Desde há vários anos, quando me foi sugerida a ideia de definir uma pessoa numa só palavra (como se isso fosse possível …), que a palavra altruísmo tem sido sempre por mim associada ao meu irmão Paulo.
Nunca conheci outra pessoa que estivesse permanentemente disponível para ajudar os outros, não de uma forma generalista e de “missão” (no mau sentido do termo), mas de uma forma específica e particular para cada um de nós que, nesses momentos, sentíamos o seu genuíno e desinteressado empenho em resolver problemas que lhe eram colocados, em nos aconselhar com muita serenidade e valor, ou simplesmente para nos escutar os desabafos. Sempre contámos com ele, como contamos com o Sol que todos os dias nos ilumina. Ainda ontem, um grande amigo que nos conhece há quase cinquenta anos me dizia que, durante todo esses anos, não se lembra de alguma vez ter ouvido o meu irmão dizer Não a qualquer pedido de ajuda.
Deixou-nos fisicamente, mas teve, como sempre, o cuidado de não nos deixar desamparados; a sua memória está recheada de tantos bons momentos que nos será sempre possível tê-lo presente no nosso espírito. Pessoalmente, tenho conseguido aplacar a minha dor com o pensamento de que ele, seguramente, não gostaria que o recordássemos com lágrimas, mas sempre com uma enorme alegria pelos inúmeros e sempre agradáveis momentos de convívio que cada um de nós, individual e colectivamente, com ele partilhámos.

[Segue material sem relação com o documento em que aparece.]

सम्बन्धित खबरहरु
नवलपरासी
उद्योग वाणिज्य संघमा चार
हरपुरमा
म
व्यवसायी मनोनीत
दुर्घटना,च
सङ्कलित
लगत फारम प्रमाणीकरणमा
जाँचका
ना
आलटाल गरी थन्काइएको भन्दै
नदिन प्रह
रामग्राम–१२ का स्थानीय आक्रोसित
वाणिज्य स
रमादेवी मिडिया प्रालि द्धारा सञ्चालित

Também nos deixou duas grandes heranças, as quais teremos de ser merecedores de respeitar e acarinhar.
Por um lado, o seu Exemplo de bondade, honestidade, honradez e sentido de justiça que nos compete transmitir aos nossos filhos e netos e, com uma convicção tão forte, que também eles sintam prazer e utilidade em o transmitir aos seus próprios filhos e netos; a sua memória irá perdurar por muitas décadas e, nesse sentido, só morrerá quando nós o permitirmos. Numa sociedade onde cada vez mais se sabe o preço de tudo, mas se deixou de conhecer o valor do que é realmente importante, é bom saber e dar a conhecer que continuam a existir pessoas como o Manuel, que são capazes de manter integralmente os seus valores, independentemente das injustas consequências que daí lhe possam advir – como, de resto, com ele aconteceu a nível profissional -, e conseguem fazê-lo com um empenho e um entusiasmo que, só ele próprio, soube onde os angariar.

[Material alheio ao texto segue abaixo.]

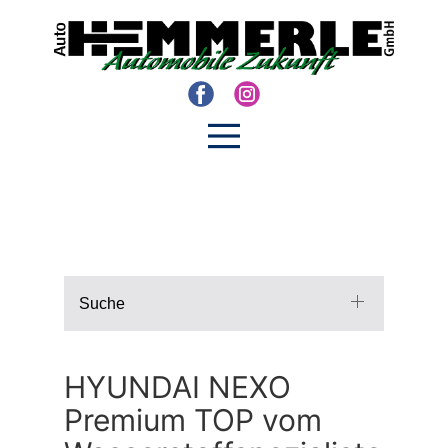
Suche
HYUNDAI NEXO
Premium TOP vom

Por outro lado, o Paulo Manuel deixou-nos bem viva aquela que é, ele próprio isso me ensinou, a maior obra que jamais poderemos construir: os nossos filhos. A Renata, cuja vida e alegria transbordante (que há-de voltar, estou disso seguro, por muito que a tua actual tristeza nisso não te deixe por agora pensar) tanto tem encantado as nossas existências, está naturalmente a construir o seu próprio caminho, mas já nos tem mostrado que, simultaneamente, consegue conciliar essa autonomia com a continuidade que vai dando à obra e aos valores do seu Pai.
Termino, com um merecido e justíssimo reconhecimento: tudo o que o Henrique, o Kiau, o Paulo e eu próprio temos de bom nas nossas maneiras de ser tem uma raiz comum, os nossos pais.